Diagnosing Crohn's disease in patients with arthritis
Rheumatic Diseases Division, University of Texas Southwestern Medical Center, 5323 Harry Hines Blvd., Dallas, TX – 75390, USA
A M Reimold
Rheumatic Diseases Division, University of Texas Southwestern Medical Center, 5323 Harry Hines Blvd., Dallas, TX – 75390
|How to cite this article:|
Reimold A M. Diagnosing Crohn's disease in patients with arthritis.J Postgrad Med 2005;51:273-273
|How to cite this URL:|
Reimold A M. Diagnosing Crohn's disease in patients with arthritis. J Postgrad Med [serial online] 2005 [cited 2022 May 26 ];51:273-273
Available from: https://www.jpgmonline.com/text.asp?2005/51/4/273/19238
The arthritis associated with Crohn's disease occurs in up to 26% of those diagnosed with the gut disorder. The inflammatory peripheral arthritis classically involves the knees and ankles, affects fewer than five joints, often coincides with flares of Crohn's disease, but lasts less than 10 weeks before spontaneous improvement. A less common polyarticular arthritis similar to rheumatoid arthritis has also been described, persists long-term and remains independent of the bowel's disease activity. Finally, Crohn's patients may also develop an inflammatory spinal and sacroiliac arthritis that is indistinguishable from ankylosing spondylitis.
The connection between arthritis and Crohn's disease is often made by the appearance of joint symptoms at or after the onset of bowel symptoms. The arthritis often begins in the first years of Crohn's disease and especially in children, up to 70% of joint flares coincide with exacerbations of intestinal disease. However, the diagnosis of Crohn's disease is sometimes made years after the onset of arthritis, especially in patients with a lack of abdominal symptoms and negative testing for fecal occult blood. In some cases, the treatment of arthritis with nonsteroidal anti-inflammatory drugs, sulfasalazine, or methotrexate may by itself cause gastrointestinal side effects that delay the consideration of the diagnosis of Crohn's.

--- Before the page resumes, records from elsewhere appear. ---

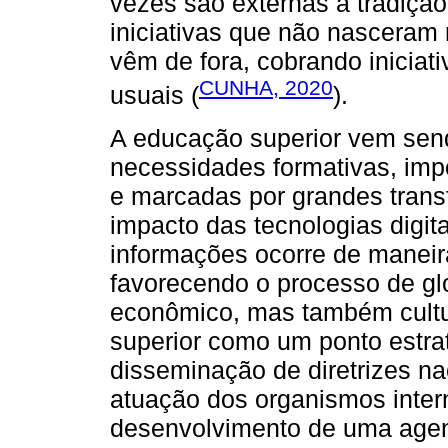
vezes são externas à tradição
iniciativas que não nasceram
vêm de fora, cobrando iniciati
CUNHA, 2020
usuais (
).
A educação superior vem send
necessidades formativas, im
e marcadas por grandes trans
impacto das tecnologias digit
informações ocorre de maneir
favorecendo o processo de glo
econômico, mas também cultur
superior como um ponto estra
disseminação de diretrizes nac
atuação dos organismos inter
desenvolvimento de uma agenda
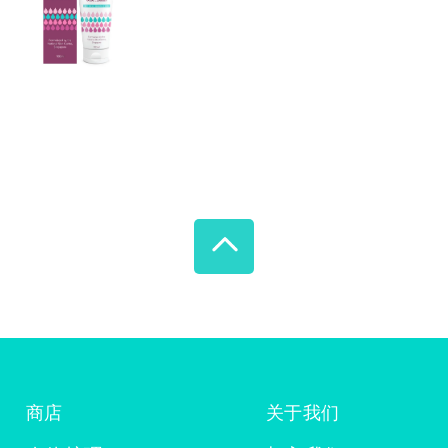
商店
关于我们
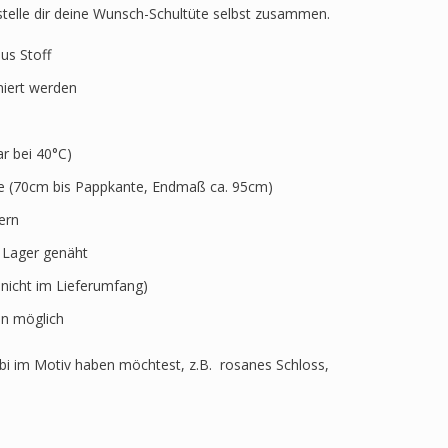
 stelle dir deine Wunsch-Schultüte selbst zusammen.
aus Stoff
niert werden
 bei 40°C)
ve (70cm bis Pappkante, Endmaß ca. 95cm)
ern
r Lager genäht
 nicht im Lieferumfang)
n möglich
i im Motiv haben möchtest, z.B. rosanes Schloss,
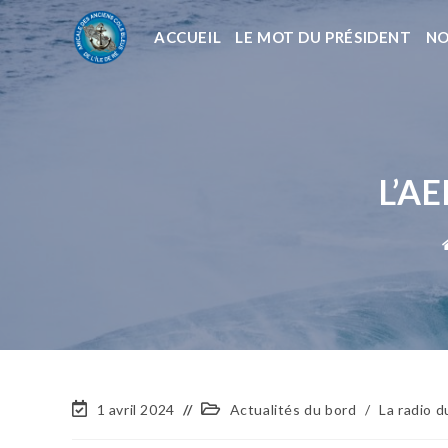
ACCUEIL
LE MOT DU PRÉSIDENT
NO
L’A
1 avril 2024
Actualités du bord
/
La radio d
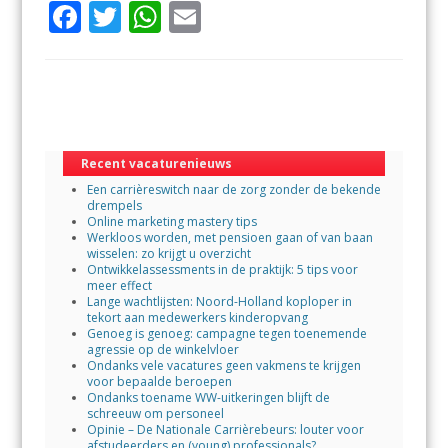
F
T
W
E
ac
w
h
m
e
itt
at
ai
b
er
s
l
o
A
o
p
Recent vacaturenieuws
Een carrièreswitch naar de zorg zonder de bekende
k
p
drempels
Online marketing mastery tips
Werkloos worden, met pensioen gaan of van baan
wisselen: zo krijgt u overzicht
Ontwikkelassessments in de praktijk: 5 tips voor
meer effect
Lange wachtlijsten: Noord-Holland koploper in
tekort aan medewerkers kinderopvang
Genoeg is genoeg: campagne tegen toenemende
agressie op de winkelvloer
Ondanks vele vacatures geen vakmens te krijgen
voor bepaalde beroepen
Ondanks toename WW-uitkeringen blijft de
schreeuw om personeel
Opinie – De Nationale Carrièrebeurs: louter voor
afstudeerders en (young) professionals?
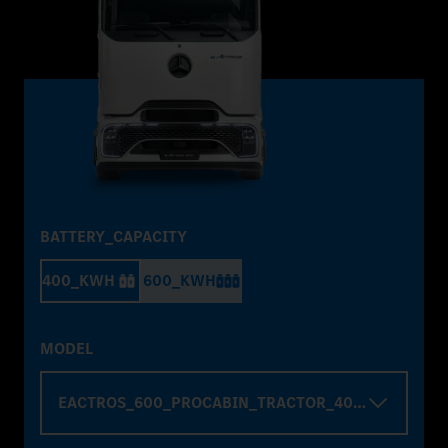
BATTERY_CAPACITY
400_KWH
600_KWH
MODEL
EACTROS_600_PROCABIN_TRACTOR_4000_WHELBA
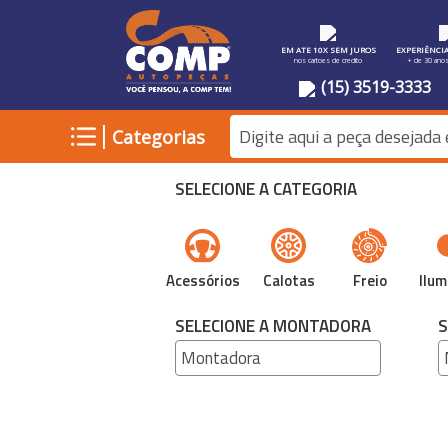
EM ATE 10X SEM JUROS
EXPERIÊNCI
nos cartoes de credito
+ de 30 ano
(15) 3519-3333
|
Categorias
SELECIONE A CATEGORIA
Acessórios
Calotas
Freio
Ilum
SELECIONE A MONTADORA
S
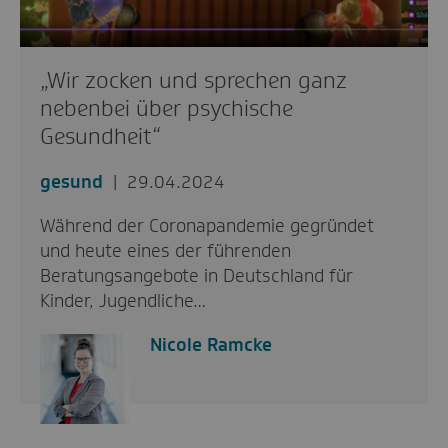
„Wir zocken und sprechen ganz
nebenbei über psychische
Gesundheit“
gesund
29.04.2024
Während der Coronapandemie gegründet
und heute eines der führenden
Beratungsangebote in Deutschland für
Kinder, Jugendliche…
Nicole Ramcke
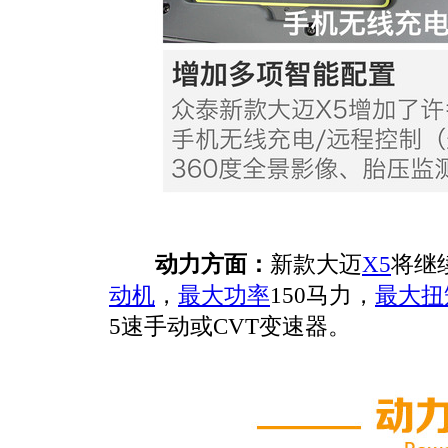
动力方面：
新款大迈
X5
将继
动机
，
最大功率
150马力，
最大扭
5速手动或CVT变速器。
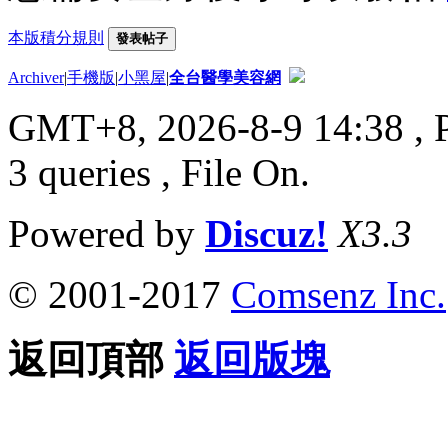
本版積分規則
發表帖子
Archiver
|
手機版
|
小黑屋
|
全台醫學美容網
GMT+8, 2026-8-9 14:38
, 
3 queries , File On.
Powered by
Discuz!
X3.3
© 2001-2017
Comsenz Inc.
返回頂部
返回版塊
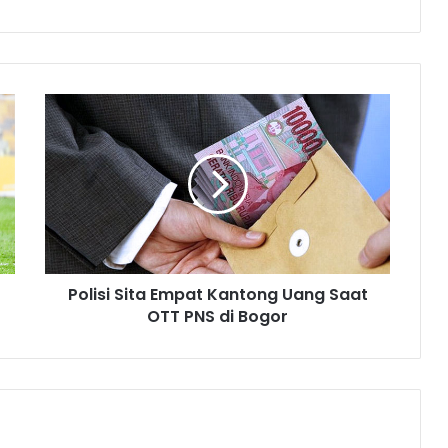
Polisi Sita Empat Kantong Uang Saat
OTT PNS di Bogor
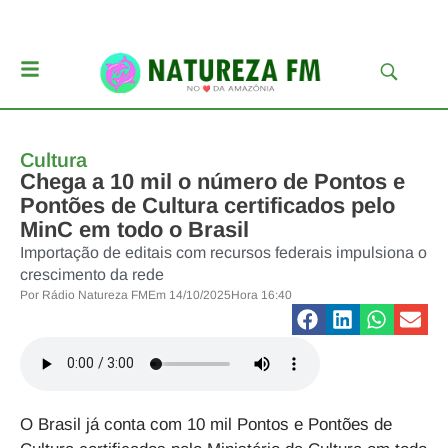
Cultura
Chega a 10 mil o número de Pontos e
Pontões de Cultura certificados pelo
MinC em todo o Brasil
Importação de editais com recursos federais impulsiona o
crescimento da rede
Por
Rádio Natureza FM
Em
14/10/2025
Hora
16:40
O
Brasil já conta com 10 mil Pontos e Pontões de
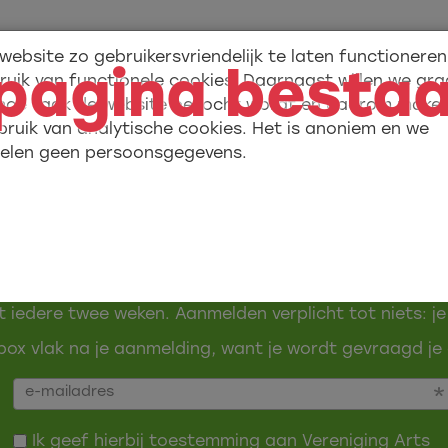
website zo gebruikersvriendelijk te laten functionere
pagina bestaa
ruik van functionele cookies. Daarnaast willen we gr
hoe vaak de website bezocht wordt en daarom make
bruik van analytische cookies. Het is anoniem en we
Over ons
Academy
elen geen persoonsgegevens.
Weigeren
Ja, ik ga a
eld je aan voor onze nieuwsbr
t iedere twee weken. Aanmelden verplicht tot niets: je
ox vlak na je aanmelding, want je wordt gevraagd je 
Ik geef hierbij toestemming aan Vereniging Arts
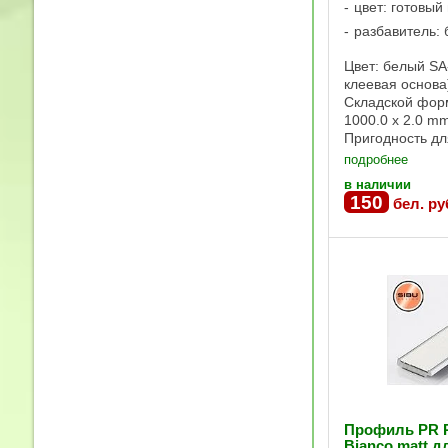
цвет: готовый
разбавитель: 
Цвет: белый SA
клеевая основа
Складской форм
1000.0 x 2.0 m
Пригодность д
Трудновосплам
подробнее
Условная приго
в наличии
влажных помещ
150
бел. ру
клеевая основ
сторона: ПУ-кож
Профиль PR Pr
Bianco matt д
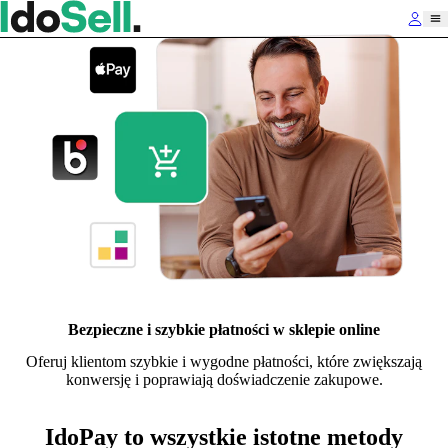
Bezpieczne i szybkie płatności w sklepie online
Oferuj klientom szybkie i wygodne płatności, które zwiększają
konwersję i poprawiają doświadczenie zakupowe.
IdoPay to wszystkie istotne metody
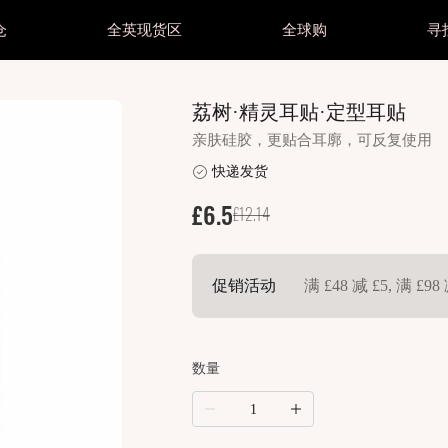
仓
全英现货区
全球购
寻
妆护肤
美妆护肤
美瞳抛型
美瞳抛型
颜色
荔树·精灵耳贴·定型耳贴
妆护肤所有商品
他专区
美妆护肤所有商品
其他专区
美瞳所有商品
美瞳所有商品
黑色
亲肤硅胶，更贴合耳廓，可反复使用
毛
睫毛
日抛 1 Day
日抛 1 Day
棕色
明片区
透明片区
快递发货
妆
美妆
月抛 1 Month
月抛 1 Month
灰色
光美瞳
散光美瞳
£6.5
£12.14
肤
护肤
半年/年抛 Year
半年/年抛 Year
蓝色
splay所有商品
Cosplay所有商品
绿色
splay直邮商品
Cosplay直邮商品
促销活动
满 £48 减 £5, 满 £98 
粉紫
splay现货商品
Cosplay现货商品
红色
数量
金棕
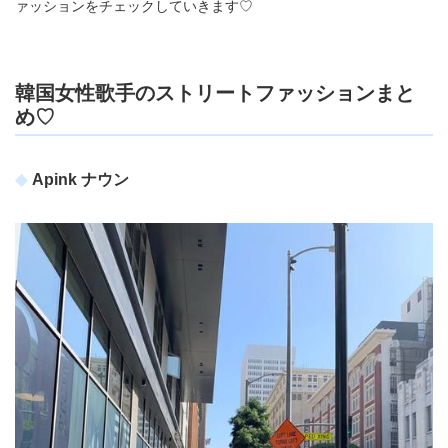
ァッションをチェックしていきます♡
韓国女性歌手のストリートファッションまと
め♡
Apink ナウン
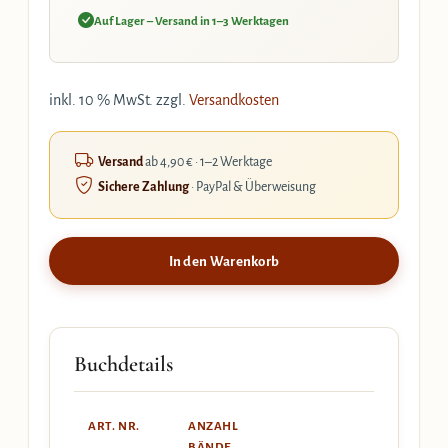
Auf Lager – Versand in 1–3 Werktagen
inkl. 10 % MwSt.
zzgl.
Versandkosten
Versand
ab 4,90 € · 1–2 Werktage
Sichere Zahlung
· PayPal & Überweisung
In den Warenkorb
Buchdetails
ART. NR.
ANZAHL
BÄNDE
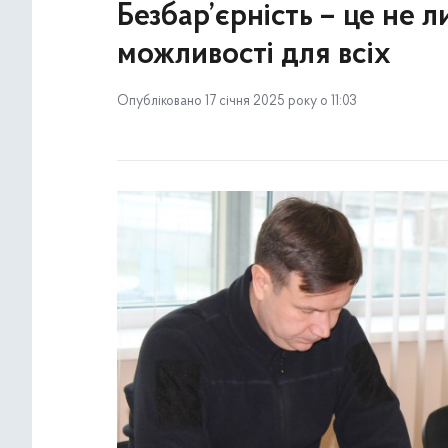
Безбар’єрність – це не л
можливості для всіх
Опубліковано 17 січня 2025 року о 11:03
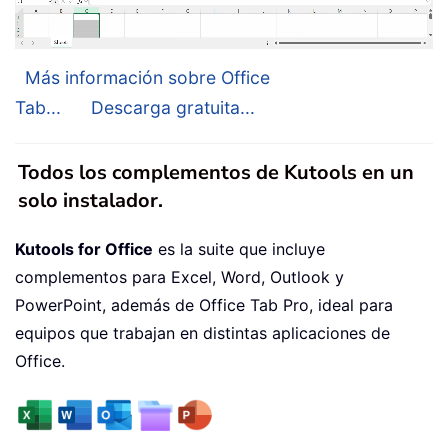
Más información sobre Office
Tab...
Descarga gratuita...
Todos los complementos de Kutools en un
solo instalador.
Kutools for Office
es la suite que incluye
complementos para Excel, Word, Outlook y
PowerPoint, además de Office Tab Pro, ideal para
equipos que trabajan en distintas aplicaciones de
Office.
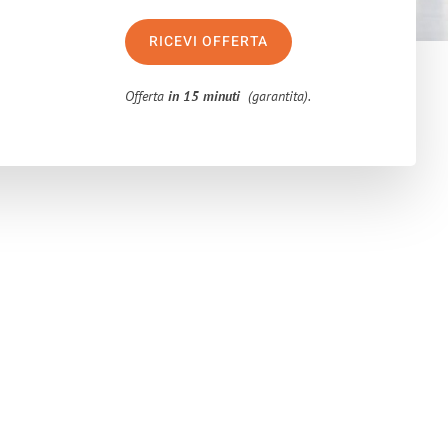
RICEVI OFFERTA
Offerta
in 15 minuti
(garantita).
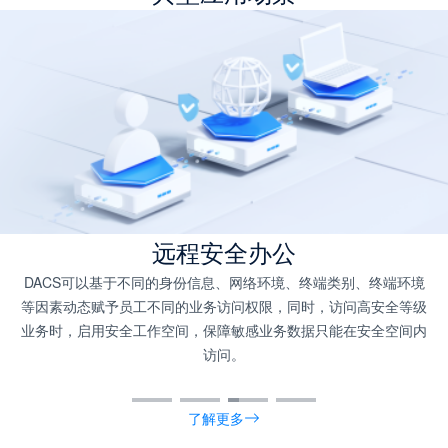
远程安全办公
DACS可以基于不同的身份信息、网络环境、终端类别、终端环境
等因素动态赋予员工不同的业务访问权限，同时，访问高安全等级
业务时，启用安全工作空间，保障敏感业务数据只能在安全空间内
访问。
了解更多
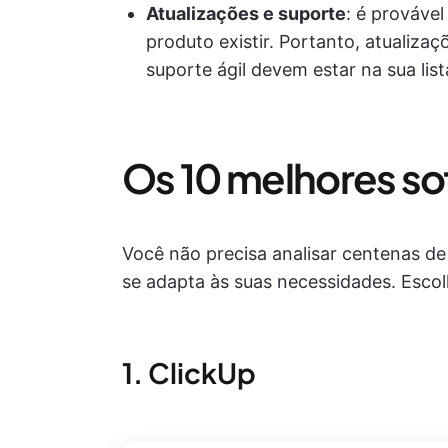
Atualizações e suporte
: é prováve
produto existir. Portanto, atualiza
suporte ágil devem estar na sua list
Os 10 melhores so
Você não precisa analisar centenas d
se adapta às suas necessidades. Escol
1. ClickUp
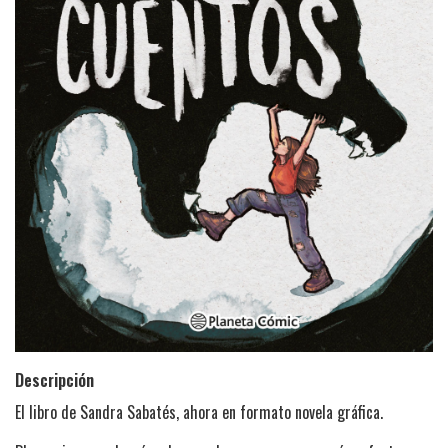
Descripción
El libro de Sandra Sabatés, ahora en formato novela gráfica.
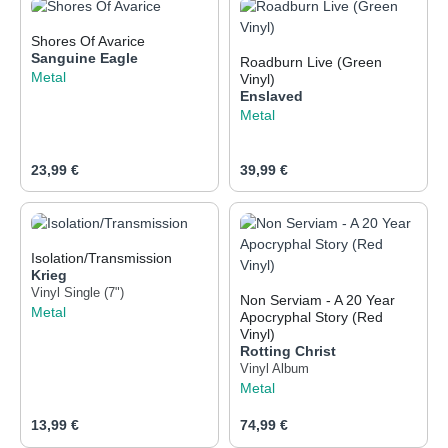
Shores Of Avarice
Sanguine Eagle
Roadburn Live (Green
Metal
Vinyl)
Enslaved
Metal
Regulärer Preis:
Regulärer Preis:
23,99 €
39,99 €
Isolation/Transmission
Krieg
Vinyl Single (7")
Non Serviam - A 20 Year
Metal
Apocryphal Story (Red
Vinyl)
Rotting Christ
Vinyl Album
Metal
Regulärer Preis:
Regulärer Preis:
13,99 €
74,99 €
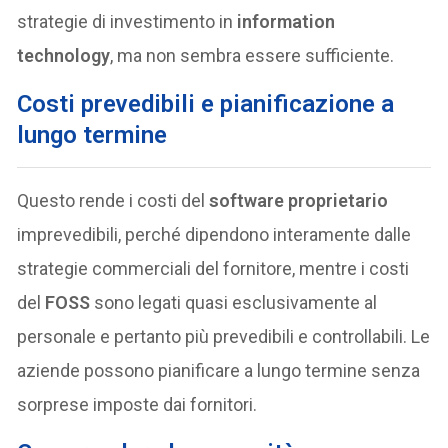
strategie di investimento in
information
technology
, ma non sembra essere sufficiente.
Costi prevedibili e pianificazione a
lungo termine
Questo rende i costi del
software proprietario
imprevedibili, perché dipendono interamente dalle
strategie commerciali del fornitore, mentre i costi
del
FOSS
sono legati quasi esclusivamente al
personale e pertanto più prevedibili e controllabili. Le
aziende possono pianificare a lungo termine senza
sorprese imposte dai fornitori.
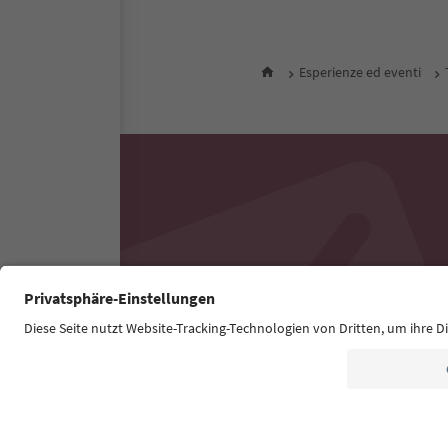
Esperienze ed eventi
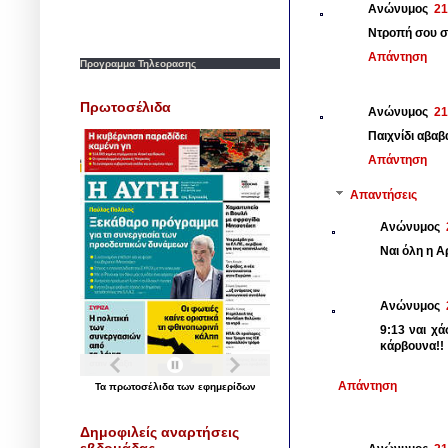
Ανώνυμος
21
Ντροπή σου 
Απάντηση
Προγραμμα Τηλεορασης
Πρωτοσέλιδα
Ανώνυμος
21
Παιχνίδι αβαβ
Απάντηση
Απαντήσεις
Ανώνυμος
Ναι όλη η Α
Ανώνυμος
9:13 ναι χ
κάρβουνα!!
Απάντηση
Τα
πρωτοσέλιδα
των
εφημερίδων
Δημοφιλείς αναρτήσεις
εβδομάδας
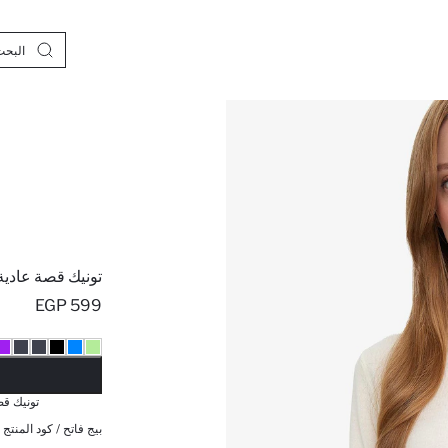
تونيك قصة عادية
599 EGP
نف
تونيك قص
بيج فاتح / كود المنتج 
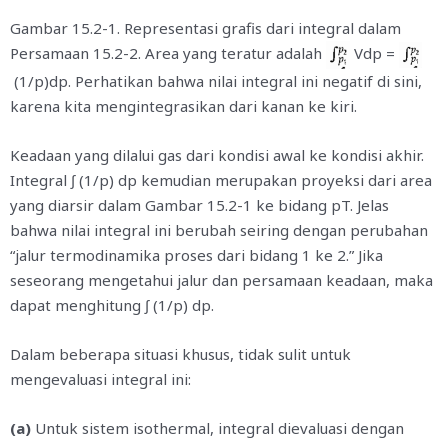
Gambar 15.2-1. Representasi grafis dari integral dalam
Persamaan 15.2-2. Area yang teratur adalah
Vdp =
(1/p)dp. Perhatikan bahwa nilai integral ini negatif di sini,
karena kita mengintegrasikan dari kanan ke kiri.
Keadaan yang dilalui gas dari kondisi awal ke kondisi akhir.
Integral ∫ (1/p) dp kemudian merupakan proyeksi dari area
yang diarsir dalam Gambar 15.2-1 ke bidang pT. Jelas
bahwa nilai integral ini berubah seiring dengan perubahan
“jalur termodinamika proses dari bidang 1 ke 2.” Jika
seseorang mengetahui jalur dan persamaan keadaan, maka
dapat menghitung ∫ (1/p) dp.
Dalam beberapa situasi khusus, tidak sulit untuk
mengevaluasi integral ini:
(a)
Untuk sistem isothermal, integral dievaluasi dengan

The accompanying paper takes the unusual approach of searching for Crohn's disease in arthritis patients, rather than for arthritis in Crohn's patients. Excluding only those arthritis patients with irritable bowel or hemorrhoids, the authors performed ileocolonoscopy with biopsy on 29 with chronic abdominal pain, diarrhea, dysentery, or perianal abscess or fistula. Only two biopsies were normal, and 14 cases of Crohn's disease were newly diagnosed. Weight loss proved to be the only significant predictor of Crohn's disease, while fever, perianal fistula, abdominal pain, history of dysentery, and uveitis were also more common in those with Crohn's. Although the series of patients is small, the rate of discovering colitis was high, with simple items from the history and physical exam providing important clues about the presence of Crohn's.
Such findings indicate that a diagnosis of Crohn's disease needs to be considered more frequently in patients with a chronic inflammatory arthritis who also develop even apparently minor bowel symptoms or nonspecific systemic findings of weight loss or fever. From the data presented, the type of arthritis (oligoarticular peripheral arthritis, polyarticular rheumatoid-like arthritis, or spondylitis) does not predict the presence of Crohn's disease. Instead, clinical vigilance and performance of colonoscopy can aid in a more rapid diagnosis.
Fortunately, there is considerable overlap in medications effective for inflammatory arthritis and Crohn's disease. Methotrexate and sulfasalazine were remarkably effective in the current study and required only occasional augmentation by corticosteroids. In those patients with an insufficient response of either the intestinal or joint disease, the use of the TNFa antagonists infliximab or adalimumab provides real hope for control of inflammation. However, heightened awareness of the connection between arthritis and Crohn's disease is the first step towards initiating effective therapy.